• **Action item**
The answer must be every line of the data that holds the word "Explore".
Content starts
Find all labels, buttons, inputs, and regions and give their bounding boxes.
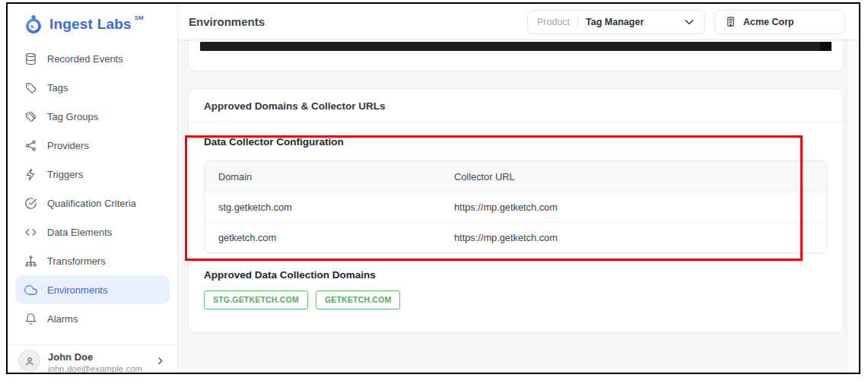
organization-name: Acme Corp	[743, 17, 794, 27]
scrolled-card-partial	[188, 40, 844, 71]
brand-logo[interactable]: IL Ingest Labs SM	[8, 4, 177, 40]
sidebar-nav: Recorded Events Tags Tag Groups	[8, 40, 177, 344]
sidebar-item[interactable]: Data Elements	[15, 217, 170, 246]
sidebar-item[interactable]: Environments	[15, 275, 170, 304]
content-area: Approved Domains & Collector URLs Data C…	[178, 40, 859, 373]
table-body: stg.getketch.com https://mp.getketch.com…	[205, 192, 827, 253]
chevron-down-icon	[683, 16, 695, 28]
domain-cell: stg.getketch.com	[205, 202, 440, 213]
divider	[577, 16, 578, 27]
sidebar-item[interactable]: Transformers	[15, 246, 170, 275]
sidebar-item[interactable]: Tags	[15, 73, 170, 102]
collector-table: Domain Collector URL stg.getketch.com ht…	[204, 160, 828, 254]
domain-badge: GETKETCH.COM	[316, 290, 401, 309]
sidebar-item[interactable]: Alarms	[15, 304, 170, 333]
user-name: John Doe	[48, 350, 142, 363]
partial-code-block	[200, 42, 831, 51]
user-menu[interactable]: John Doe john.doe@example.com	[8, 344, 177, 373]
table-row: getketch.com https://mp.getketch.com	[205, 223, 827, 253]
database-icon	[24, 52, 37, 65]
tag-icon	[24, 81, 37, 94]
cloud-icon	[24, 284, 37, 297]
brand-trademark: SM	[135, 14, 144, 21]
code-brackets-icon	[24, 226, 37, 239]
check-circle-icon	[24, 197, 37, 210]
collector-url-cell: https://mp.getketch.com	[440, 232, 827, 243]
column-header: Domain	[205, 171, 440, 182]
table-header-row: Domain Collector URL	[205, 161, 827, 192]
domain-cell: getketch.com	[205, 232, 440, 243]
sidebar-item-label: Recorded Events	[47, 53, 123, 65]
app-window: IL Ingest Labs SM Recorded Events Tags	[6, 2, 860, 374]
sidebar-item-label: Providers	[47, 140, 89, 151]
sidebar-item-label: Triggers	[47, 169, 83, 180]
user-info: John Doe john.doe@example.com	[48, 350, 142, 373]
sidebar-item[interactable]: Providers	[15, 131, 170, 160]
sitemap-icon	[24, 255, 37, 268]
sidebar-item[interactable]: Tag Groups	[15, 102, 170, 131]
collector-url-cell: https://mp.getketch.com	[440, 202, 827, 213]
approved-domains-title: Approved Data Collection Domains	[204, 269, 828, 281]
approved-domains-badges: STG.GETKETCH.COM GETKETCH.COM	[204, 290, 828, 309]
chevron-right-icon	[155, 355, 165, 369]
sidebar-item-label: Tag Groups	[47, 111, 98, 122]
user-avatar-icon	[18, 350, 40, 372]
sidebar: IL Ingest Labs SM Recorded Events Tags	[8, 4, 178, 373]
page-header: Environments Product Tag Manager	[178, 4, 859, 40]
ingest-labs-logo-icon: IL	[23, 14, 44, 35]
card-body: Data Collector Configuration Domain Coll…	[189, 122, 843, 332]
product-selector-label: Product	[537, 17, 570, 27]
bell-icon	[24, 313, 37, 325]
building-icon	[725, 16, 736, 27]
section-title: Data Collector Configuration	[204, 136, 828, 148]
user-email: john.doe@example.com	[48, 363, 142, 374]
product-selector-value: Tag Manager	[586, 17, 676, 27]
main-column: Environments Product Tag Manager	[178, 4, 859, 373]
screenshot-frame: IL Ingest Labs SM Recorded Events Tags	[0, 0, 868, 384]
sidebar-item-label: Alarms	[47, 313, 78, 325]
brand-name: Ingest Labs	[49, 16, 132, 33]
sidebar-item-label: Transformers	[47, 255, 106, 267]
sidebar-item[interactable]: Recorded Events	[15, 44, 170, 73]
card-title: Approved Domains & Collector URLs	[189, 89, 843, 122]
column-header: Collector URL	[440, 171, 827, 182]
page-title: Environments	[189, 15, 265, 28]
sidebar-item-label: Tags	[47, 82, 68, 94]
approved-domains-card: Approved Domains & Collector URLs Data C…	[188, 88, 844, 333]
domain-badge: STG.GETKETCH.COM	[204, 290, 308, 309]
product-selector[interactable]: Product Tag Manager	[527, 10, 705, 34]
sidebar-item[interactable]: Triggers	[15, 160, 170, 189]
table-row: stg.getketch.com https://mp.getketch.com	[205, 192, 827, 223]
svg-text:IL: IL	[30, 23, 35, 28]
header-controls: Product Tag Manager	[527, 10, 845, 34]
lightning-icon	[24, 168, 37, 181]
sidebar-item-label: Data Elements	[47, 227, 112, 238]
tags-icon	[24, 110, 37, 123]
share-nodes-icon	[24, 139, 37, 152]
sidebar-item[interactable]: Qualification Criteria	[15, 189, 170, 217]
scrollbar[interactable]	[847, 40, 859, 373]
sidebar-item-label: Environments	[47, 284, 107, 296]
sidebar-item-label: Qualification Criteria	[47, 198, 136, 209]
organization-button[interactable]: Acme Corp	[714, 10, 845, 34]
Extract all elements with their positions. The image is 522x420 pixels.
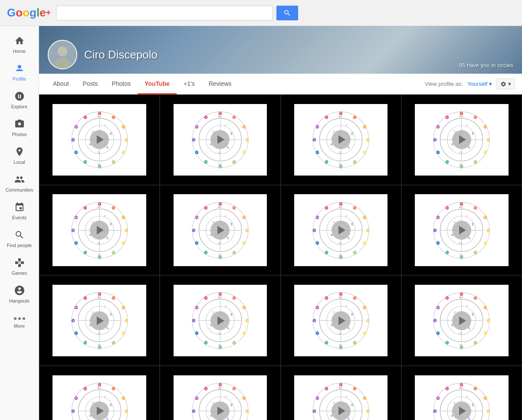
find-people-label: Find people <box>7 243 32 248</box>
video-cell[interactable]: ♈ ♉ ♊ ♋ ♌ ♍ ♎ ♏ ♐ ♑ ♒ ♓ M.C. F.C. ♂ ♀ ☿ … <box>160 366 280 420</box>
svg-text:♌: ♌ <box>121 331 125 335</box>
svg-text:♂: ♂ <box>345 395 348 399</box>
explore-label: Explore <box>11 104 27 109</box>
video-cell[interactable]: ♈ ♉ ♊ ♋ ♌ ♍ ♎ ♏ ♐ ♑ ♒ ♓ M.C. F.C. ♂ ♀ ☿ … <box>39 366 160 420</box>
play-button[interactable] <box>90 221 109 240</box>
svg-text:M.C.: M.C. <box>339 206 343 208</box>
play-button[interactable] <box>452 221 471 240</box>
play-button[interactable] <box>90 311 109 330</box>
video-cell[interactable]: ♈ ♉ ♊ ♋ ♌ ♍ ♎ ♏ ♐ ♑ ♒ ♓ M.C. F.C. ♂ ♀ ☿ … <box>160 185 280 276</box>
sidebar-item-home[interactable]: Home <box>2 31 37 57</box>
tab-photos[interactable]: Photos <box>105 74 138 94</box>
video-cell[interactable]: ♈ ♉ ♊ ♋ ♌ ♍ ♎ ♏ ♐ ♑ ♒ ♓ M.C. F.C. ♂ ♀ ☿ … <box>160 275 280 366</box>
svg-text:♐: ♐ <box>74 331 78 335</box>
svg-text:♋: ♋ <box>486 319 490 322</box>
games-icon <box>13 257 26 269</box>
video-cell[interactable]: ♈ ♉ ♊ ♋ ♌ ♍ ♎ ♏ ♐ ♑ ♒ ♓ M.C. F.C. ♂ ♀ ☿ … <box>281 366 401 420</box>
events-icon <box>13 201 26 213</box>
svg-text:♏: ♏ <box>446 160 450 164</box>
svg-text:♂: ♂ <box>224 214 227 218</box>
svg-text:♂: ♂ <box>466 124 468 127</box>
play-button[interactable] <box>332 401 351 420</box>
sidebar-item-explore[interactable]: Explore <box>2 87 37 113</box>
svg-point-2 <box>58 46 68 56</box>
svg-text:♍: ♍ <box>353 160 357 164</box>
more-dots-icon <box>12 316 27 322</box>
view-profile-as-value[interactable]: Yourself ▾ <box>467 81 492 87</box>
sidebar-item-events[interactable]: Events <box>2 198 37 224</box>
svg-text:♓: ♓ <box>204 387 208 391</box>
tab-plus1s[interactable]: +1's <box>177 74 202 94</box>
play-triangle-icon <box>338 135 345 144</box>
profile-info: Ciro Discepolo <box>48 40 158 69</box>
sidebar-item-communities[interactable]: Communities <box>2 170 37 196</box>
sidebar-item-games[interactable]: Games <box>2 253 37 279</box>
play-triangle-icon <box>338 226 345 234</box>
svg-text:♉: ♉ <box>111 206 115 210</box>
video-cell[interactable]: ♈ ♉ ♊ ♋ ♌ ♍ ♎ ♏ ♐ ♑ ♒ ♓ M.C. F.C. ♂ ♀ ☿ … <box>401 275 522 366</box>
profile-view-value: Yourself <box>467 81 488 87</box>
play-button[interactable] <box>90 401 109 420</box>
settings-button[interactable]: ▾ <box>496 78 515 89</box>
tab-posts[interactable]: Posts <box>76 74 105 94</box>
video-cell[interactable]: ♈ ♉ ♊ ♋ ♌ ♍ ♎ ♏ ♐ ♑ ♒ ♓ M.C. F.C. ♂ ♀ ☿ … <box>39 275 160 366</box>
svg-text:☿: ☿ <box>230 403 233 407</box>
svg-text:♋: ♋ <box>125 138 128 142</box>
video-cell[interactable]: ♈ ♉ ♊ ♋ ♌ ♍ ♎ ♏ ♐ ♑ ♒ ♓ M.C. F.C. ♂ ♀ ☿ … <box>281 94 401 185</box>
svg-text:♋: ♋ <box>366 138 370 142</box>
svg-text:♂: ♂ <box>466 304 468 308</box>
svg-text:☿: ☿ <box>472 222 474 226</box>
svg-text:♓: ♓ <box>204 115 208 119</box>
video-cell[interactable]: ♈ ♉ ♊ ♋ ♌ ♍ ♎ ♏ ♐ ♑ ♒ ♓ M.C. F.C. ♂ ♀ ☿ … <box>401 185 522 276</box>
play-button[interactable] <box>332 221 351 240</box>
sidebar-item-photos[interactable]: Photos <box>2 114 37 140</box>
video-cell[interactable]: ♈ ♉ ♊ ♋ ♌ ♍ ♎ ♏ ♐ ♑ ♒ ♓ M.C. F.C. ♂ ♀ ☿ … <box>401 366 522 420</box>
svg-text:♊: ♊ <box>363 306 367 310</box>
svg-text:M.C.: M.C. <box>339 387 343 389</box>
search-input[interactable] <box>56 6 273 20</box>
svg-text:F.C.: F.C. <box>460 344 463 346</box>
svg-text:♂: ♂ <box>103 395 106 399</box>
video-cell[interactable]: ♈ ♉ ♊ ♋ ♌ ♍ ♎ ♏ ♐ ♑ ♒ ♓ M.C. F.C. ♂ ♀ ☿ … <box>39 94 160 185</box>
svg-text:♉: ♉ <box>111 115 115 119</box>
svg-text:M.C.: M.C. <box>97 387 102 389</box>
play-button[interactable] <box>332 130 351 149</box>
play-button[interactable] <box>452 401 471 420</box>
sidebar-item-profile[interactable]: Profile <box>2 59 37 85</box>
video-cell[interactable]: ♈ ♉ ♊ ♋ ♌ ♍ ♎ ♏ ♐ ♑ ♒ ♓ M.C. F.C. ♂ ♀ ☿ … <box>281 185 401 276</box>
tab-about[interactable]: About <box>46 74 76 94</box>
play-button[interactable] <box>332 311 351 330</box>
sidebar-item-more[interactable]: More <box>2 312 37 332</box>
svg-text:♑: ♑ <box>433 228 437 232</box>
video-cell[interactable]: ♈ ♉ ♊ ♋ ♌ ♍ ♎ ♏ ♐ ♑ ♒ ♓ M.C. F.C. ♂ ♀ ☿ … <box>401 94 522 185</box>
tab-reviews[interactable]: Reviews <box>202 74 239 94</box>
video-cell[interactable]: ♈ ♉ ♊ ♋ ♌ ♍ ♎ ♏ ♐ ♑ ♒ ♓ M.C. F.C. ♂ ♀ ☿ … <box>39 185 160 276</box>
svg-text:♈: ♈ <box>339 111 343 115</box>
play-button[interactable] <box>210 401 230 420</box>
svg-text:☿: ☿ <box>110 132 112 136</box>
local-icon <box>13 146 26 158</box>
sidebar-item-find-people[interactable]: Find people <box>2 225 37 251</box>
play-button[interactable] <box>452 130 471 149</box>
play-triangle-icon <box>97 135 104 144</box>
svg-text:♉: ♉ <box>473 115 477 119</box>
tab-youtube[interactable]: YouTube <box>138 74 177 94</box>
svg-text:♌: ♌ <box>483 241 487 245</box>
local-label: Local <box>13 160 25 165</box>
svg-text:☿: ☿ <box>110 313 112 316</box>
sidebar-item-local[interactable]: Local <box>2 142 37 168</box>
svg-text:♋: ♋ <box>245 138 249 142</box>
svg-text:♄: ♄ <box>226 146 229 150</box>
sidebar-item-hangouts[interactable]: Hangouts <box>2 281 37 307</box>
svg-text:♒: ♒ <box>195 306 199 310</box>
svg-text:♓: ♓ <box>446 387 450 391</box>
layout: Home Profile Explore Photos Local <box>0 26 522 420</box>
video-cell[interactable]: ♈ ♉ ♊ ♋ ♌ ♍ ♎ ♏ ♐ ♑ ♒ ♓ M.C. F.C. ♂ ♀ ☿ … <box>281 275 401 366</box>
play-button[interactable] <box>210 311 230 330</box>
search-button[interactable] <box>276 6 298 20</box>
video-cell[interactable]: ♈ ♉ ♊ ♋ ♌ ♍ ♎ ♏ ♐ ♑ ♒ ♓ M.C. F.C. ♂ ♀ ☿ … <box>160 94 280 185</box>
play-button[interactable] <box>452 311 471 330</box>
svg-text:♒: ♒ <box>74 396 78 400</box>
svg-text:♌: ♌ <box>121 150 125 154</box>
profile-header: Ciro Discepolo 95 have you in circles <box>39 26 522 74</box>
Content ends
• **Worked solution**
explore-label: Explore <box>11 104 27 109</box>
sidebar-item-explore[interactable]: Explore <box>2 87 37 113</box>
layout: Home Profile Explore Photos Local <box>0 26 522 420</box>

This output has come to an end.